Rescue dogs live two lives. The first one is usually not a particularly good one, and Tex was no exception to this rule. The story is that he was beaten and abused in his first home, then taken in and neglected by a hoarder. From there he went to a cocker spaniel rescue organization.
We were not planning on getting another dog at the time. We had adopted Bob, also a rescue Cocker, about two years previous. The daughter of one of my coworkers was working at a doggie day care. They were fostering Tex there at the time. My coworker's daughter asked her mom if she knew anyone who was looking for a dog, and for some reason she volunteered me. The next thing I know I have a Facebook message with a picture of a little dog who needed a home. It wouldn't hurt to just go look and meet him, right? We don't have to adopt him, we said. Right....
He was known to them as Tux, for the snow-white patches on his feet and chest amidst the otherwise black fur. My younger daughter had a hard time pronouncing it and kept calling him Tusk. So we changed his name just a bit. It didn’t really fit him except ironically. The name Tex calls up a taciturn and rough cowboy, and Tex was just an exceptionally fuzzy bundle of sweetness.
He was not the brightest dog. Because of this, or possibly the early abuse, he was never completely housetrained, and averaged at least an accident a day, usually in a specific spot in the kitchen near the garage. We gave up and started lining the area with pee pads, which he somehow managed to miss a good percentage of the time. Whenever one of us walked into the kitchen an “Oh, Texie!” was commonly heard seconds later.

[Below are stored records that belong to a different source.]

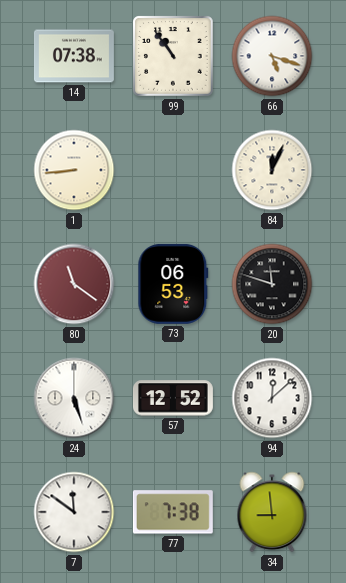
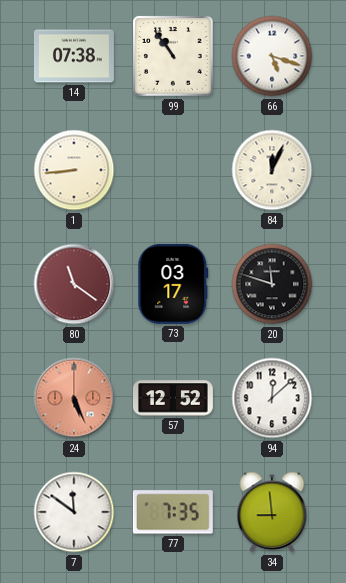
73: 06:53 -> 03:17
24: 5:27 -> 5:26
24 dial: white -> salmon
77: 7:38 -> 7:35
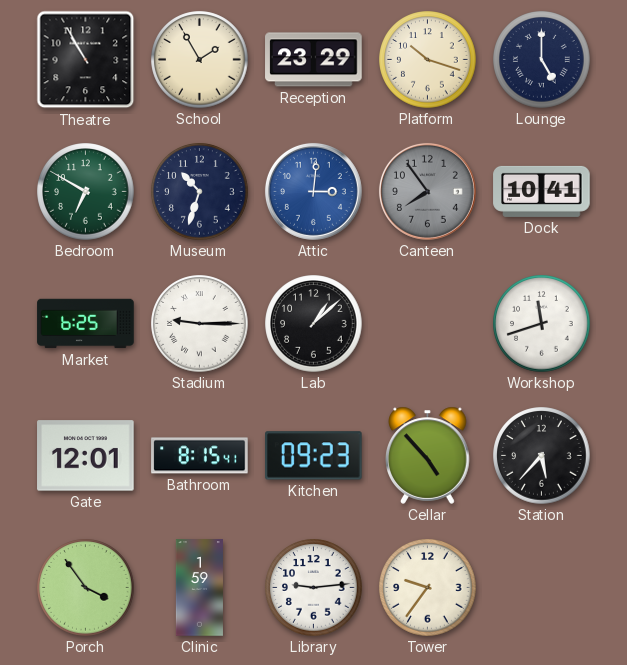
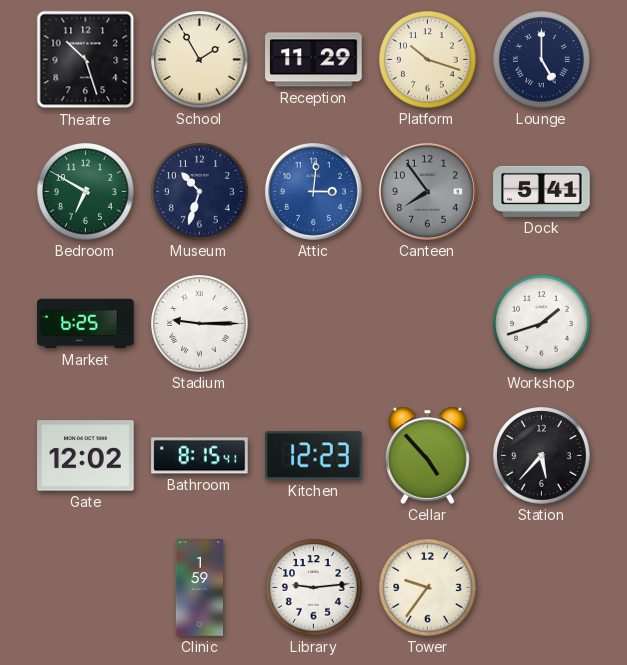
Theatre: 10:55 -> 10:27
Reception: 23:29 -> 11:29
Dock: 10:41 -> 5:41
Lab: 1:08 -> none
Workshop: 11:42 -> 1:42
Gate: 12:01 -> 12:02
Kitchen: 09:23 -> 12:23
Porch: 3:54 -> none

He could mangle any toy you gave him. I triumphantly returned from the pet store once with a toy that proclaimed its indestructible ballistic nylon construction. I gave to him, confident that Tex had met his match. It was ripped to pieces in under an hour. He would leave toys in various states of shredding all over the family room. If we cleaned them up and put them in the toy box, he would fish them out and scatter them around again.
The one toy he wouldn’t destroy was his beloved squeaky toy, which he would carry all over the house, drop someplace, and then need to search for frantically when he couldn’t remember where it was. If we stepped on it by accident, he would drop whatever he was doing and rush to play with it. He liked nothing more than playing with it with his people.
Our backyard abounds with wildlife, and Tex would bark insanely at every squirrel, deer, raccoon, and possum. He once got so worked up, that he tore through the screen and jumped out the window to chase a raccoon. The window is a good 15 feet above the ground. Tex survived the jump with nary a scratch on him. There is no record of the look of surprise that the raccoon must have had when the Tactical Air Assault Spaniel came hurtling at him.
And then, a few months later, he did the same exact thing. No more open windows in our house.
About a year ago, one of our other dogs was sick with a stomach bug. I blew up an air mattress and slept with her on the family room floor, so I would a least have a chance of getting her outside if she had a bout of diarrhea. I made the mistake of not taking the mattress down for a few days, and during that time, Texie decided that it was a fine place to nap during the day. It has been sitting in our family room for the last year, a blue blanket that was a Christmas gift to me on it for his snuggling comfort.
The great tragedy of the long friendship between human and dog is that their lives blink by in a faction of our own. Tex was probably around three years old when he joined our family nine years ago. He was not young. The fur around his face had long gone grey, and his hips were visibly stiff when he got up from a nap. But he was still a fuzzy puppy at heart, and the happiest little guy you could know.
On Tuesday this week, he got out of his room at 6 in the morning, took four steps, and collapsed to the floor. His belly was visibly swollen. He had been panting a bit more than normal the night before but nothing else had been wrong. I rushed him to the animal hospital, where an ultrasound showed a large mass on his spleen that had bled into the belly. The staff there were candid that his chances were not good, the mass was most likely malignant, and of an aggressive type, but that surgery had at least a small chance of saving him. For Tex, we rolled the dice. I don’t think I could have lived with myself without at least trying.
The luck that had saved him from his abusive first owner and two window falls finally ran out. Tex had multiple complications after surgery, and his sweet, loving heart just stopped.
Goodbye to my little furry child, my buddy, my friend. Wait for us at Rainbow Bridge. Your forever family will be there to join you someday. Just try not to make too much of a mess of the place until we get there, okay?